:: Your goal ::
Copy out each line featuring the string "Orientamento" from the entries beneath.

Saved entries
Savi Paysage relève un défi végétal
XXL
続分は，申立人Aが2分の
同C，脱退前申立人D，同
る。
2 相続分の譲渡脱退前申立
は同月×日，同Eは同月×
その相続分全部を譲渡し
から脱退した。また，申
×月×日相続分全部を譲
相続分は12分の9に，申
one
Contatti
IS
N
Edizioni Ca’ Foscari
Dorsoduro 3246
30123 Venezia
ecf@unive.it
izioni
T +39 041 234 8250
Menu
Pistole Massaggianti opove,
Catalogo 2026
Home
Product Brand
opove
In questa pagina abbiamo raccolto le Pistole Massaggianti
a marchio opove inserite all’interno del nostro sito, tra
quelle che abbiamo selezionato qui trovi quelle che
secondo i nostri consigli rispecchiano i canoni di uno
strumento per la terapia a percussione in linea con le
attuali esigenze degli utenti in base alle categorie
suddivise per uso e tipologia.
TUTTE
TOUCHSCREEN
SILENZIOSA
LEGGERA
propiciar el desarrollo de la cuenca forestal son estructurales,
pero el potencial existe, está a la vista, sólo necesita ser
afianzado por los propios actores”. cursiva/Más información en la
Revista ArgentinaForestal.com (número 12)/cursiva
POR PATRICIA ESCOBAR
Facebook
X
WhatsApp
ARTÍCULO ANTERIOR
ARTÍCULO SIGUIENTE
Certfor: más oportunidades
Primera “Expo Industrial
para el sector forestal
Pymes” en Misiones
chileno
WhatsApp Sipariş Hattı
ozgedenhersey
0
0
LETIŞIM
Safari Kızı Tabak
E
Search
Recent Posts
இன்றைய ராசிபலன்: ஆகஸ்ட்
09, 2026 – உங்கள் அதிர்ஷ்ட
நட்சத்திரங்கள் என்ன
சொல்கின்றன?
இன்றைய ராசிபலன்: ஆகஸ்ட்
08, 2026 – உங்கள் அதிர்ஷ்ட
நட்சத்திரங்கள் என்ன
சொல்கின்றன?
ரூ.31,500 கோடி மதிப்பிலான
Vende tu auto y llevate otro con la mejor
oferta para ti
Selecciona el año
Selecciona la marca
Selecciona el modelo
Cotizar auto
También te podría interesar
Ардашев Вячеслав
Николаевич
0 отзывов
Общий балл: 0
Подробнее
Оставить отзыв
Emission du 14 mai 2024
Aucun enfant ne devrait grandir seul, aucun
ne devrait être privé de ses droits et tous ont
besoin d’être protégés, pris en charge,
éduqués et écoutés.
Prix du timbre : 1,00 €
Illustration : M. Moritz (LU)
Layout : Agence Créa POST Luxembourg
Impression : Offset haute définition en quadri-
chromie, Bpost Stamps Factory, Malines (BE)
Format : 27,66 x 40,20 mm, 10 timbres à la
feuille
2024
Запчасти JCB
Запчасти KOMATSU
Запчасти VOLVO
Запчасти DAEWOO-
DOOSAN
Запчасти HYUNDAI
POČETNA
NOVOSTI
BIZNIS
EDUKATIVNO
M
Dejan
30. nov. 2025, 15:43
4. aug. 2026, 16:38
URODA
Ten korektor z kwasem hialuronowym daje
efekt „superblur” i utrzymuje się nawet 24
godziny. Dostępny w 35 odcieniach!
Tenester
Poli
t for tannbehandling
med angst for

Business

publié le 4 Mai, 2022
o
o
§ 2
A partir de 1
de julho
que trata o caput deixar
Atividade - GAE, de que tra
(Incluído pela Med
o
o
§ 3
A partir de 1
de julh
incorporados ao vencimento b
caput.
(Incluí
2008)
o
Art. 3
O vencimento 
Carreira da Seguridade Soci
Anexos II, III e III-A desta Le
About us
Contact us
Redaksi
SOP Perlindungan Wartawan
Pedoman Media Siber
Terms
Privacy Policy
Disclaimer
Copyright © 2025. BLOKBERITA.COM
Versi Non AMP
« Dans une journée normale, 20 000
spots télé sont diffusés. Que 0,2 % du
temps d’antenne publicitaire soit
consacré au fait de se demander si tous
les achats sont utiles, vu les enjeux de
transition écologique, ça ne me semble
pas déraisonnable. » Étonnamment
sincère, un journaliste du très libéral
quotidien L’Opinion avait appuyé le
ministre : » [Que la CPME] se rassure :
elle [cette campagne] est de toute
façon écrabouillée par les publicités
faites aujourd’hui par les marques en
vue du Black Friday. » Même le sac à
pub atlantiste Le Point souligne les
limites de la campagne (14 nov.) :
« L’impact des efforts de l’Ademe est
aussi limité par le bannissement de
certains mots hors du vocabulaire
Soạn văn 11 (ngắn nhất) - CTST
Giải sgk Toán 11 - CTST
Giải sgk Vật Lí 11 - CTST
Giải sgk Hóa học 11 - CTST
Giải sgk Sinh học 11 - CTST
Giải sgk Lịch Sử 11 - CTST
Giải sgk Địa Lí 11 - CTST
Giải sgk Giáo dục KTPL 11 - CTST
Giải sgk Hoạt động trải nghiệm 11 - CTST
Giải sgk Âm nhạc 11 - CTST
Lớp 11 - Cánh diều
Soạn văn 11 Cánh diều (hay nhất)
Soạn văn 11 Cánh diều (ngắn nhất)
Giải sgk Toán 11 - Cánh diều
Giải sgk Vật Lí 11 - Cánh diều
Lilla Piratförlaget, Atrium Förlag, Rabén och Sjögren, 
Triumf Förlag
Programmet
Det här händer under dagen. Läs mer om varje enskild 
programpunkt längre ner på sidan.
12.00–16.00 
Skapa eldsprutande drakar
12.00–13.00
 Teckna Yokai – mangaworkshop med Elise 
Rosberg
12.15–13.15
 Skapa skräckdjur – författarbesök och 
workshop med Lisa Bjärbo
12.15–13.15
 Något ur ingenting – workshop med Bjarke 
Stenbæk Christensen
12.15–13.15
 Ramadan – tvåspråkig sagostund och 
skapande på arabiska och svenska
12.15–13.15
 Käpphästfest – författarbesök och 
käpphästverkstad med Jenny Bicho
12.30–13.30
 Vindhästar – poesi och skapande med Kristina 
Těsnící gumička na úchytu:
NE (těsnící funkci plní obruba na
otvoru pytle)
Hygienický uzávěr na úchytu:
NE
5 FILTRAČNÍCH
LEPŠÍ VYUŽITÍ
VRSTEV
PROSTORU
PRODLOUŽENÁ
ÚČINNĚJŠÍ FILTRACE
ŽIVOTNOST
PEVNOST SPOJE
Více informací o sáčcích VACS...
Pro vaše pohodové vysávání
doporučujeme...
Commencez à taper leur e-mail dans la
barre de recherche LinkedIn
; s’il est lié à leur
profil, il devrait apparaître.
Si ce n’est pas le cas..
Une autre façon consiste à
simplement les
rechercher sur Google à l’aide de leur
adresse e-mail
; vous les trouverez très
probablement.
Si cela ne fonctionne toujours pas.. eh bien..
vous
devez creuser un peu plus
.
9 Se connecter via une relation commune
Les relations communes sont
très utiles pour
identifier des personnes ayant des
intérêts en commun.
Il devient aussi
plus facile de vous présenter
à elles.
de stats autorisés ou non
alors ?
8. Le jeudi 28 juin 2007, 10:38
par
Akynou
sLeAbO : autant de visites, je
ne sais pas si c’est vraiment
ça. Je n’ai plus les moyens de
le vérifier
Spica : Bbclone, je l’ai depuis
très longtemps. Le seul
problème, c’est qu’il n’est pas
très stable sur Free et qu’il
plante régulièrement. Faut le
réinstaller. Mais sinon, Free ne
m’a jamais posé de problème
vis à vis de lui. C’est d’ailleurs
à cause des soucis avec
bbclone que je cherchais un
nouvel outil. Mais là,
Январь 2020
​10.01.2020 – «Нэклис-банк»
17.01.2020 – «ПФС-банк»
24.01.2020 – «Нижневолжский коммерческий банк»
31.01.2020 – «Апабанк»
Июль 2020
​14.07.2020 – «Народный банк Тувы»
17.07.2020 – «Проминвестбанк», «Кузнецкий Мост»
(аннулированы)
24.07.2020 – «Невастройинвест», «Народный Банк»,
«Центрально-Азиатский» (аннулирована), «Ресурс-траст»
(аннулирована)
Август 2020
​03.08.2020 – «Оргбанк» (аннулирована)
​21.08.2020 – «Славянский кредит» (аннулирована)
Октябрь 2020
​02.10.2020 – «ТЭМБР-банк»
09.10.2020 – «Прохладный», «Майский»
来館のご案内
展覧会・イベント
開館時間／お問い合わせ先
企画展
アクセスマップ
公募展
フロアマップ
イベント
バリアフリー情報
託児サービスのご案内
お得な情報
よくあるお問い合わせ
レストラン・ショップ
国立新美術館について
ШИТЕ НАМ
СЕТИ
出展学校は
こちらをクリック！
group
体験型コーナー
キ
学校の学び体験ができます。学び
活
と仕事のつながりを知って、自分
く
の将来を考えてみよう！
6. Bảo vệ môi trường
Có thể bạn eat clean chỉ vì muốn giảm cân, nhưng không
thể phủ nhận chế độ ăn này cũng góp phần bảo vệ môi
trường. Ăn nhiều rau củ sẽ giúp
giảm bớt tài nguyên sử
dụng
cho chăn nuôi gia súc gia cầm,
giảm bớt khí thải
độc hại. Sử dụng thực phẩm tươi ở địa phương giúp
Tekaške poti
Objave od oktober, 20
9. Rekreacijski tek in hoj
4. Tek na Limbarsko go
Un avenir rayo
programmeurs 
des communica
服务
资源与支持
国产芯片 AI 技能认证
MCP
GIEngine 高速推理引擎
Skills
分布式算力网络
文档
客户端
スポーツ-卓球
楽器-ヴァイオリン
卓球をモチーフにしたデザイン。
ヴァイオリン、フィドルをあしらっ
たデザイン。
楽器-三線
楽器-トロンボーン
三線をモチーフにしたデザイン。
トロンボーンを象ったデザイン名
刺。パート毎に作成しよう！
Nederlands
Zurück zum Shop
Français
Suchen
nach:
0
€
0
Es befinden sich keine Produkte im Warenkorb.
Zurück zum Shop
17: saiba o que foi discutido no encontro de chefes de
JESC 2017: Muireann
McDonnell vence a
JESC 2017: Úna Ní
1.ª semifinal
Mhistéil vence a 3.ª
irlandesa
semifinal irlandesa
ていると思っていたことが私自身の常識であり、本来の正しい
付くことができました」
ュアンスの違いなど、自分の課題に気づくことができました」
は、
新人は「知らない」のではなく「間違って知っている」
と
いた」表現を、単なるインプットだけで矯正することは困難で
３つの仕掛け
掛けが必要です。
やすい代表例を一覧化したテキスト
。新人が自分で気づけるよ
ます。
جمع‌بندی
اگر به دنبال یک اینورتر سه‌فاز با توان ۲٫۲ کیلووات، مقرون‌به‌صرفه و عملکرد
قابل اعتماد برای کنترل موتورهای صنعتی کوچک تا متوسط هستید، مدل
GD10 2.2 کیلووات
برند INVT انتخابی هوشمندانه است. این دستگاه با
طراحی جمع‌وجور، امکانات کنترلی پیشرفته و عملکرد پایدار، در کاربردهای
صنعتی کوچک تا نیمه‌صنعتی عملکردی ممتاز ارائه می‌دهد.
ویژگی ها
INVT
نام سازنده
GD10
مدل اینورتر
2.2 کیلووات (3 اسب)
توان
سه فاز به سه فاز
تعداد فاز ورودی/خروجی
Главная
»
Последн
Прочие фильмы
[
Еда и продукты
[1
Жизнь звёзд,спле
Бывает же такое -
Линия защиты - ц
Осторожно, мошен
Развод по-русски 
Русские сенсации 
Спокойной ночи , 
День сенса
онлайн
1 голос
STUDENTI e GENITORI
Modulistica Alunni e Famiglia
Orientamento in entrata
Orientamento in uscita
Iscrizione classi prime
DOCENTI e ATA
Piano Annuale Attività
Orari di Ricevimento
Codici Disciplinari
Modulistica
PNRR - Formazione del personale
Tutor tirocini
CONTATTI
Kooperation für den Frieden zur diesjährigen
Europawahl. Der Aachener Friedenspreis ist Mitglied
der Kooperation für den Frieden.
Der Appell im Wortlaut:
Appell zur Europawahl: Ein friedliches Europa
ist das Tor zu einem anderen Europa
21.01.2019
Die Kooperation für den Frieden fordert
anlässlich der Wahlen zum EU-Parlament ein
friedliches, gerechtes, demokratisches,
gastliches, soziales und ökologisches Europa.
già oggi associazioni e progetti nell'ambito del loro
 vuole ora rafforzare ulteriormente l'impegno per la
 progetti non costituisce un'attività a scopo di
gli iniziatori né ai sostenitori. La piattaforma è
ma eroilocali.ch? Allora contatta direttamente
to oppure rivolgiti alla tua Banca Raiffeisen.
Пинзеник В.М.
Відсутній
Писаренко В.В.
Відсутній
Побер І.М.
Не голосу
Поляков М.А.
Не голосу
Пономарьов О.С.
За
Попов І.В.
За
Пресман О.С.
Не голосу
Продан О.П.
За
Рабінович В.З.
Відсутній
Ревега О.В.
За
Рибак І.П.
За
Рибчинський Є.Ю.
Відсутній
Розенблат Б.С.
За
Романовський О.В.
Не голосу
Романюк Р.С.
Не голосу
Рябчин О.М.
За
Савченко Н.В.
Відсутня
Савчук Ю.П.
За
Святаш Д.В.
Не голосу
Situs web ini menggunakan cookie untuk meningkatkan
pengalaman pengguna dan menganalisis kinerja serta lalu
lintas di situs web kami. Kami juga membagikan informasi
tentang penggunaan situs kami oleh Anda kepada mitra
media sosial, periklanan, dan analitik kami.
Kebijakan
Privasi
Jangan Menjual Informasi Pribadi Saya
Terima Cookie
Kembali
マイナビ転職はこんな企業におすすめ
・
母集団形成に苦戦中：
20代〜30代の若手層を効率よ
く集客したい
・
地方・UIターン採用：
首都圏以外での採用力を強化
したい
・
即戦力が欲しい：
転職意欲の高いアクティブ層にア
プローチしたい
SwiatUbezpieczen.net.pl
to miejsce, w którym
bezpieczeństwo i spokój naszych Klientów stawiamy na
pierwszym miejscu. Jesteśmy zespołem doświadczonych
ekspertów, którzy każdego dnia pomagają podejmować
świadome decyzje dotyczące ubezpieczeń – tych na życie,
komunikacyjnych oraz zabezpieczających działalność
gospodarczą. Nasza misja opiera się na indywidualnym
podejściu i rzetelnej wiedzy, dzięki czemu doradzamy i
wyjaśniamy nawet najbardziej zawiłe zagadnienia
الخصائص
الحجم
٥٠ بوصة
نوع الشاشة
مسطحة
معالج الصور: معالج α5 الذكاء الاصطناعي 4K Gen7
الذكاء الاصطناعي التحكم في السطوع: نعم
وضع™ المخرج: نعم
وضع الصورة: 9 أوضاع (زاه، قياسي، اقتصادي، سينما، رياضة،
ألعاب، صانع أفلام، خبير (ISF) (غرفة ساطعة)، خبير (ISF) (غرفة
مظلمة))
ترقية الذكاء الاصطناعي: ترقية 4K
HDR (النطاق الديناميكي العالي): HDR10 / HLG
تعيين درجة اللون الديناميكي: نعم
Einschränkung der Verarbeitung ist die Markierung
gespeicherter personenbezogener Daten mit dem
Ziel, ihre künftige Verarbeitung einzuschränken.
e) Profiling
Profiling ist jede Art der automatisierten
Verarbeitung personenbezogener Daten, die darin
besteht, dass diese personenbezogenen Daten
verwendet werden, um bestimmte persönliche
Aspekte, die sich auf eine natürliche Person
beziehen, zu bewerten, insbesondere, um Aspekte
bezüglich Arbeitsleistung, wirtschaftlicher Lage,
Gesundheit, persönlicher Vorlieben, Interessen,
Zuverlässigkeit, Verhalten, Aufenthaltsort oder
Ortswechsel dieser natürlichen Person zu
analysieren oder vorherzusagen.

:: Response ::
Orientamento in entrata
Orientamento in uscita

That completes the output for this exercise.